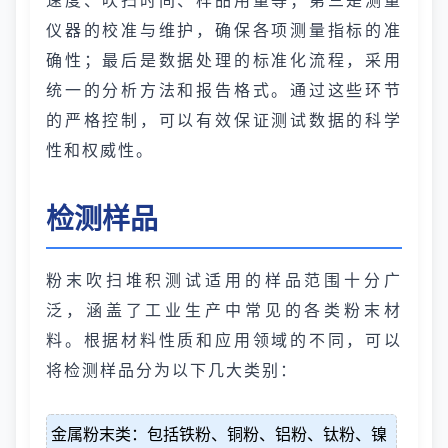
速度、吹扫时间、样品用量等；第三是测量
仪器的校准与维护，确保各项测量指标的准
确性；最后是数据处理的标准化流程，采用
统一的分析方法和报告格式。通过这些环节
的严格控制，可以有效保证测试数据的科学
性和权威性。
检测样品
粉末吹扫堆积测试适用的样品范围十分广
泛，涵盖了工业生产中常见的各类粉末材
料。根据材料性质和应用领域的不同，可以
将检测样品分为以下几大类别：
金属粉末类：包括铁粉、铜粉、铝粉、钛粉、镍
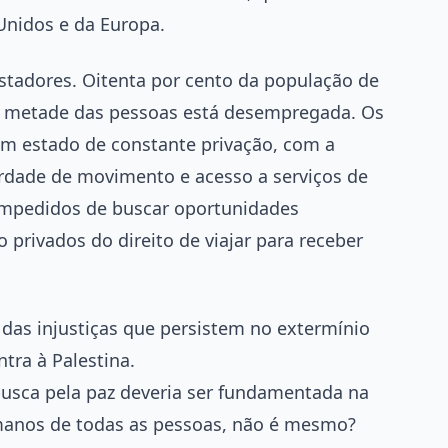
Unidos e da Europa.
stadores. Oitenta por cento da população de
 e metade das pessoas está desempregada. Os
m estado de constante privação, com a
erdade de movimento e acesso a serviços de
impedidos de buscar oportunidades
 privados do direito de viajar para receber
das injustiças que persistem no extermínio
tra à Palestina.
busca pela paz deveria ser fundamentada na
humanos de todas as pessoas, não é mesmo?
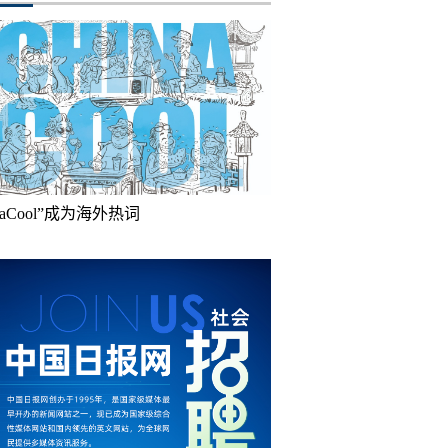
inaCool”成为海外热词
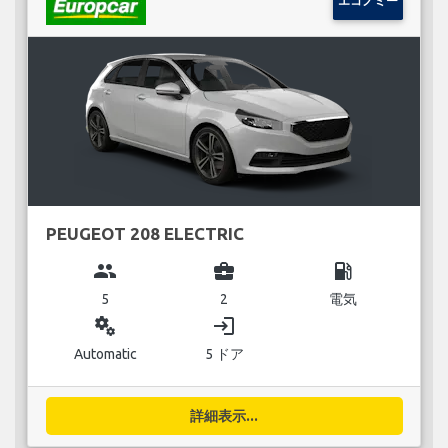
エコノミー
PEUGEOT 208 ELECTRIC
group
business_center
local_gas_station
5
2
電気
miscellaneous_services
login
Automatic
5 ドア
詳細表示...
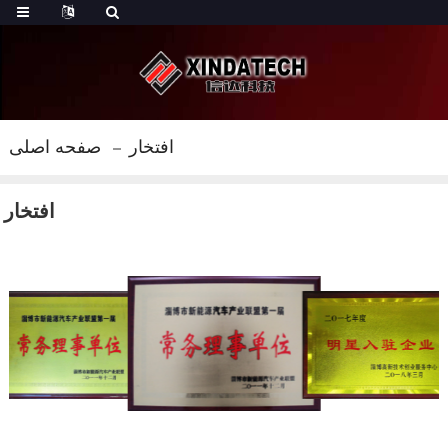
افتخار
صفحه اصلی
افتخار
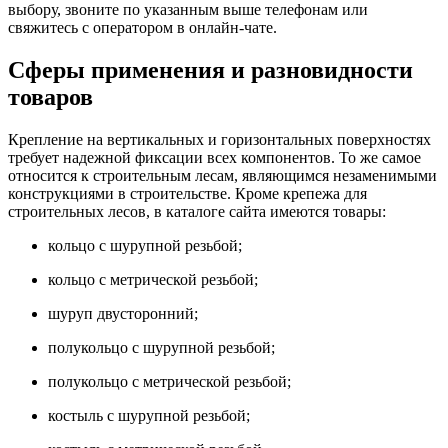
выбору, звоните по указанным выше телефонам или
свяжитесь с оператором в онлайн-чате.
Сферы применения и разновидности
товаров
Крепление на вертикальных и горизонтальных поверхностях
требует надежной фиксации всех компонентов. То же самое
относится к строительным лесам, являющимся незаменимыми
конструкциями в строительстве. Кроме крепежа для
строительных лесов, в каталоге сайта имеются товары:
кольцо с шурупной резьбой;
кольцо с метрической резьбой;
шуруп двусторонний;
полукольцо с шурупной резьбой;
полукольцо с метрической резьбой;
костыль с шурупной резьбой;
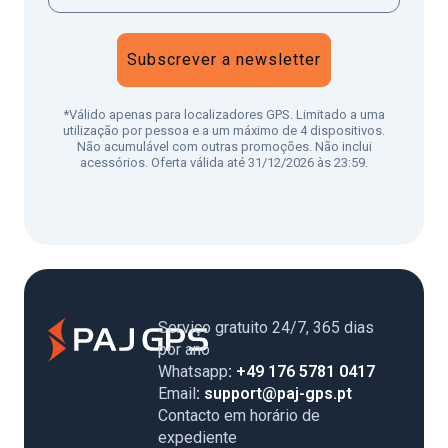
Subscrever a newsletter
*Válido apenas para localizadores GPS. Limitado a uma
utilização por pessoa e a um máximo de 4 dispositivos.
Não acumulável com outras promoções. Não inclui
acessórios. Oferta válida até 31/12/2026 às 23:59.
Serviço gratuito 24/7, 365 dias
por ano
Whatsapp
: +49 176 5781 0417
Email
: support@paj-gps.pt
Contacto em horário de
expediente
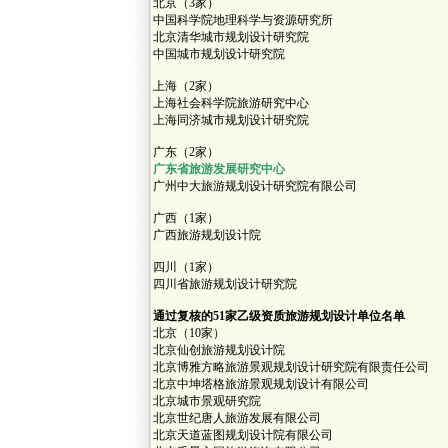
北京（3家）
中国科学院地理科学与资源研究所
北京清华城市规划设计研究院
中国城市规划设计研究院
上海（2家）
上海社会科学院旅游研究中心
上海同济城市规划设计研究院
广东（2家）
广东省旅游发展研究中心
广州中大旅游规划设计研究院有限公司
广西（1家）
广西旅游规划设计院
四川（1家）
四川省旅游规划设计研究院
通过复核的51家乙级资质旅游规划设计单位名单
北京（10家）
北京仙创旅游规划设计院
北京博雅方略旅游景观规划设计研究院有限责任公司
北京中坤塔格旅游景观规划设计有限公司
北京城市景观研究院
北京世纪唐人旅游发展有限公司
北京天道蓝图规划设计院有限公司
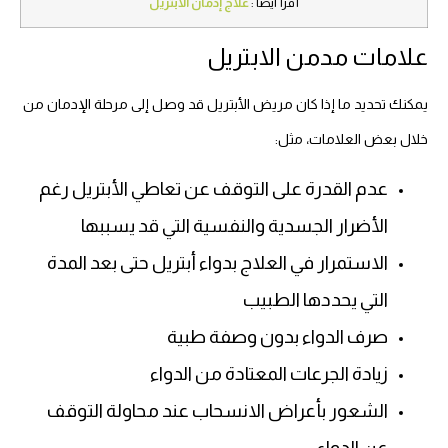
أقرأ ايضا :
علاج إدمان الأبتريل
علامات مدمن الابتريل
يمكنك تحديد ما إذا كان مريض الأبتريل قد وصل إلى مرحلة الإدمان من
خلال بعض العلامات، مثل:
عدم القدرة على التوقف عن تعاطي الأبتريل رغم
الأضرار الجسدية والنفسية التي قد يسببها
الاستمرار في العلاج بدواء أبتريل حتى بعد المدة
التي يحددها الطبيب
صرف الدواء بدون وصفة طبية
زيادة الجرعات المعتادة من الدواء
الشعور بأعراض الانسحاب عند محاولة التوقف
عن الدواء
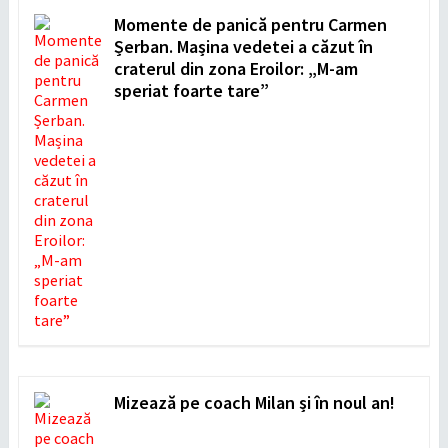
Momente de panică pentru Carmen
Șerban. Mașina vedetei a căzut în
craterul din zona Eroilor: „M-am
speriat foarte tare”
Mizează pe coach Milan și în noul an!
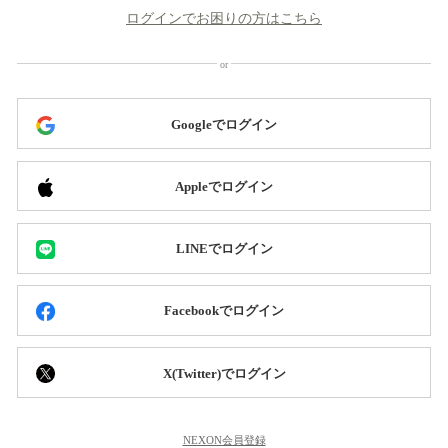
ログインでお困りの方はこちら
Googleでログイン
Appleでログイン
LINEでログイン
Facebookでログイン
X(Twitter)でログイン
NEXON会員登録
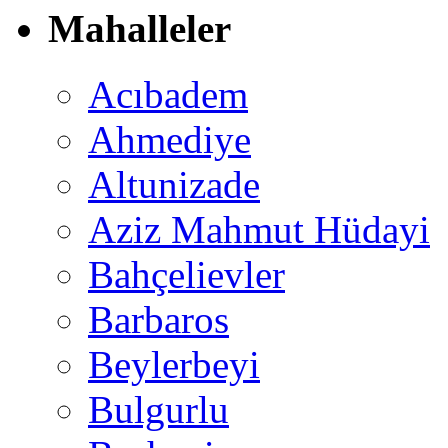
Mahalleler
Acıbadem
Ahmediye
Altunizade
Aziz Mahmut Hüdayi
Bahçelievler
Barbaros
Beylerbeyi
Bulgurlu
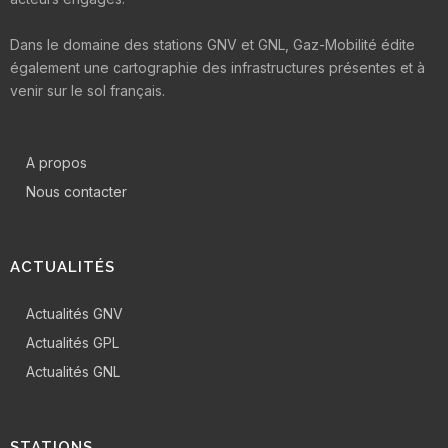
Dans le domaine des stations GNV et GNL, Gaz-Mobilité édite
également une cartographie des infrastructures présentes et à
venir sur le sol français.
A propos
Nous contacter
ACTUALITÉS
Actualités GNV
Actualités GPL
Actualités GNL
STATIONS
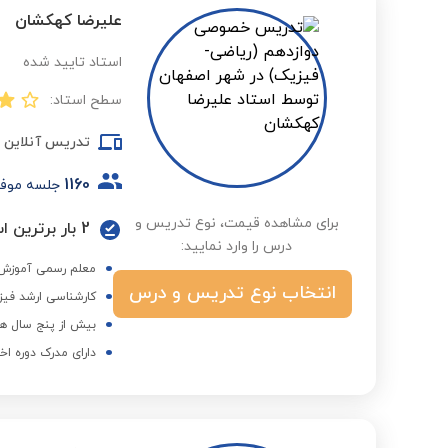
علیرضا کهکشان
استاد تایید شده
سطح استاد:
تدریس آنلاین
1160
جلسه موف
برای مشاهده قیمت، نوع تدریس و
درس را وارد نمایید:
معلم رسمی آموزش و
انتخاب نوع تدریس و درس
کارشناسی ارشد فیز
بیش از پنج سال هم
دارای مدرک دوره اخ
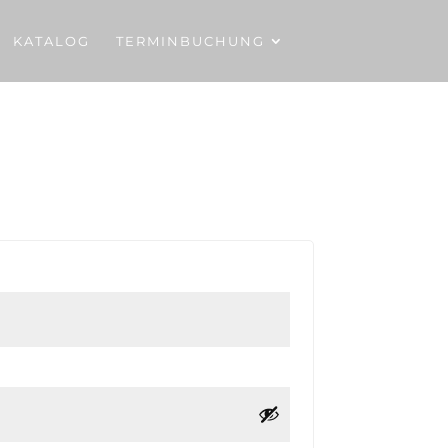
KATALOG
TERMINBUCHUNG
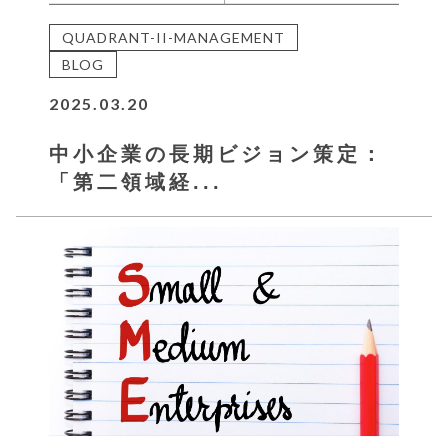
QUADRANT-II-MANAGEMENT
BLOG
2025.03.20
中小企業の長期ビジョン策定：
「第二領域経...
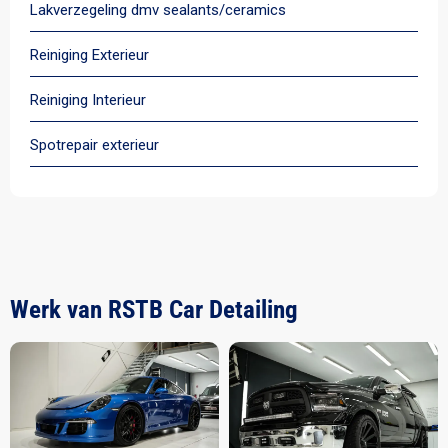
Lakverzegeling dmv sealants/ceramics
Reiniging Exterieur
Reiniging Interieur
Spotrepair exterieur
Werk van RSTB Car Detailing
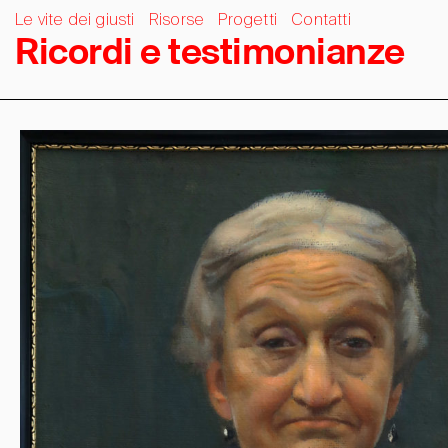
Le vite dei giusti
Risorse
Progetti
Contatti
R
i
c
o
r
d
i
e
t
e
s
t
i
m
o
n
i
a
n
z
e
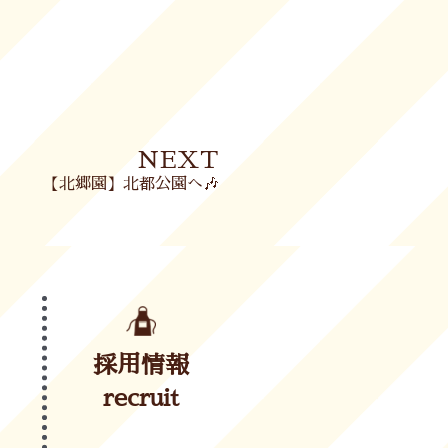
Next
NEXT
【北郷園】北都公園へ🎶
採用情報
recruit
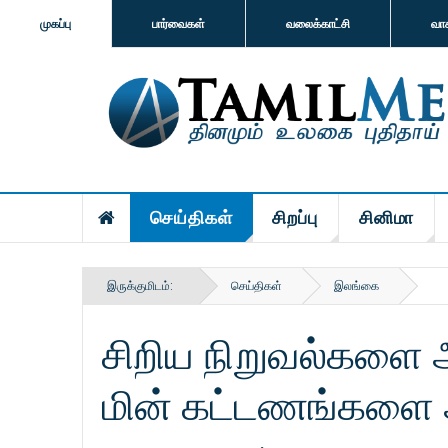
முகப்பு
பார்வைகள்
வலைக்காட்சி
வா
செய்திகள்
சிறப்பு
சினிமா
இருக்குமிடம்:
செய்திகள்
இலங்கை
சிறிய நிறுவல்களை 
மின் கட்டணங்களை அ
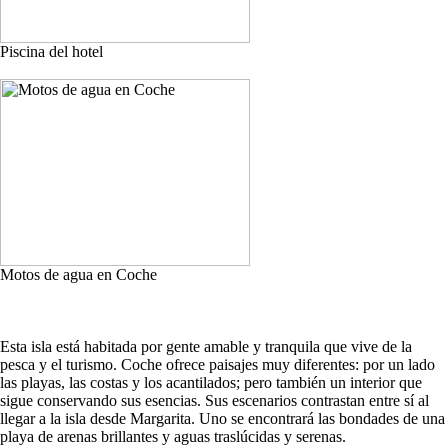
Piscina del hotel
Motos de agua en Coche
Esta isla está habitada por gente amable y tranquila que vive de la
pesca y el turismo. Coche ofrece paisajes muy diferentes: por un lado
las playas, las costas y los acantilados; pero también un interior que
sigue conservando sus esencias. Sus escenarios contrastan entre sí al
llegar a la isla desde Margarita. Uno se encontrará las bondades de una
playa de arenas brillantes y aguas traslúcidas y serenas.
__________
# [About this exercise]
Could you retype all the entries exactly, skipping the pictures?

# [Output of the task]
速度、吹扫时间、样品用量等；第三是测量
仪器的校准与维护，确保各项测量指标的准
确性；最后是数据处理的标准化流程，采用
统一的分析方法和报告格式。通过这些环节
的严格控制，可以有效保证测试数据的科学
性和权威性。
检测样品
粉末吹扫堆积测试适用的样品范围十分广
泛，涵盖了工业生产中常见的各类粉末材
料。根据材料性质和应用领域的不同，可以
将检测样品分为以下几大类别：
金属粉末类：包括铁粉、铜粉、铝粉、钛粉、镍
Unidos e da Europa.
stadores. Oitenta por cento da população de
 e metade das pessoas está desempregada. Os
m estado de constante privação, com a
erdade de movimento e acesso a serviços de
impedidos de buscar oportunidades
 privados do direito de viajar para receber
das injustiças que persistem no extermínio
tra à Palestina.
busca pela paz deveria ser fundamentada na
humanos de todas as pessoas, não é mesmo?
inaCool”成为海外热词
エコノミー
PEUGEOT 208 ELECTRIC
group
business_center
local_gas_station
5
2
電気
miscellaneous_services
login
Automatic
5 ドア
詳細表示...
افتخار
صفحه اصلی
افتخار
выбору, звоните по указанным выше телефонам или
свяжитесь с оператором в онлайн-чате.
Сферы применения и разновидности
товаров
Крепление на вертикальных и горизонтальных поверхностях
требует надежной фиксации всех компонентов. То же самое
относится к строительным лесам, являющимся незаменимыми
конструкциями в строительстве. Кроме крепежа для
строительных лесов, в каталоге сайта имеются товары:
кольцо с шурупной резьбой;
кольцо с метрической резьбой;
шуруп двусторонний;
полукольцо с шурупной резьбой;
полукольцо с метрической резьбой;
костыль с шурупной резьбой;
Subscrever a newsletter
*Válido apenas para localizadores GPS. Limitado a uma
utilização por pessoa e a um máximo de 4 dispositivos.
Não acumulável com outras promoções. Não inclui
acessórios. Oferta válida até 31/12/2026 às 23:59.
Serviço gratuito 24/7, 365 dias
por ano
Whatsapp
: +49 176 5781 0417
Email
: support@paj-gps.pt
Contacto em horário de
expediente
北京（3家）
中国科学院地理科学与资源研究所
北京清华城市规划设计研究院
中国城市规划设计研究院
上海（2家）
上海社会科学院旅游研究中心
上海同济城市规划设计研究院
广东（2家）
广东省旅游发展研究中心
广州中大旅游规划设计研究院有限公司
广西（1家）
广西旅游规划设计院
四川（1家）
四川省旅游规划设计研究院
通过复核的51家乙级资质旅游规划设计单位名单
北京（10家）
北京仙创旅游规划设计院
北京博雅方略旅游景观规划设计研究院有限责任公司
北京中坤塔格旅游景观规划设计有限公司
北京城市景观研究院
北京世纪唐人旅游发展有限公司
北京天道蓝图规划设计院有限公司
أقرأ ايضا :
علاج إدمان الأبتريل
علامات مدمن الابتريل
يمكنك تحديد ما إذا كان مريض الأبتريل قد وصل إلى مرحلة الإدمان من
خلال بعض العلامات، مثل:
عدم القدرة على التوقف عن تعاطي الأبتريل رغم
الأضرار الجسدية والنفسية التي قد يسببها
الاستمرار في العلاج بدواء أبتريل حتى بعد المدة
التي يحددها الطبيب
صرف الدواء بدون وصفة طبية
زيادة الجرعات المعتادة من الدواء
الشعور بأعراض الانسحاب عند محاولة التوقف
عن الدواء
Momente de panică pentru Carmen
Șerban. Mașina vedetei a căzut în
craterul din zona Eroilor: „M-am
speriat foarte tare”
Mizează pe coach Milan și în noul an!
ログインでお困りの方はこちら
Googleでログイン
Appleでログイン
LINEでログイン
Facebookでログイン
X(Twitter)でログイン
NEXON会員登録
Mahalleler
Acıbadem
Ahmediye
Altunizade
Aziz Mahmut Hüdayi
Bahçelievler
Barbaros
Beylerbeyi
Bulgurlu
Dans le domaine des stations GNV et GNL, Gaz-Mobilité édite
également une cartographie des infrastructures présentes et à
venir sur le sol français.
A propos
Nous contacter
ACTUALITÉS
Actualités GNV
Actualités GPL
Actualités GNL
STATIONS
علیرضا کهکشان
استاد تایید شده
سطح استاد:
تدریس آنلاین
1160
جلسه موف
برای مشاهده قیمت، نوع تدریس و
درس را وارد نمایید:
معلم رسمی آموزش و
انتخاب نوع تدریس و درس
کارشناسی ارشد فیز
بیش از پنج سال هم
دارای مدرک دوره اخ
KATALOG
TERMINBUCHUNG
QUADRANT-II-MANAGEMENT
BLOG
2025.03.20
中小企業の長期ビジョン策定：
「第二領域経...
Lakverzegeling dmv sealants/ceramics
Reiniging Exterieur
Reiniging Interieur
Spotrepair exterieur
Werk van RSTB Car Detailing
Le vite dei giusti
Risorse
Progetti
Contatti
R
i
c
o
r
d
i
e
t
e
s
t
i
m
o
n
i
a
n
z
e
Next
NEXT
【北郷園】北都公園へ🎶
採用情報
recruit
முகப்பு
பார்வைகள்
வலைக்காட்சி
வா
செய்திகள்
சிறப்பு
சினிமா
இருக்குமிடம்:
செய்திகள்
இலங்கை
சிறிய நிறுவல்களை 
மின் கட்டணங்களை அ
Piscina del hotel
Motos de agua en Coche
Esta isla está habitada por gente amable y tranquila que vive de la
pesca y el turismo. Coche ofrece paisajes muy diferentes: por un lado
las playas, las costas y los acantilados; pero también un interior que
sigue conservando sus esencias. Sus escenarios contrastan entre sí al
llegar a la isla desde Margarita. Uno se encontrará las bondades de una
playa de arenas brillantes y aguas traslúcidas y serenas.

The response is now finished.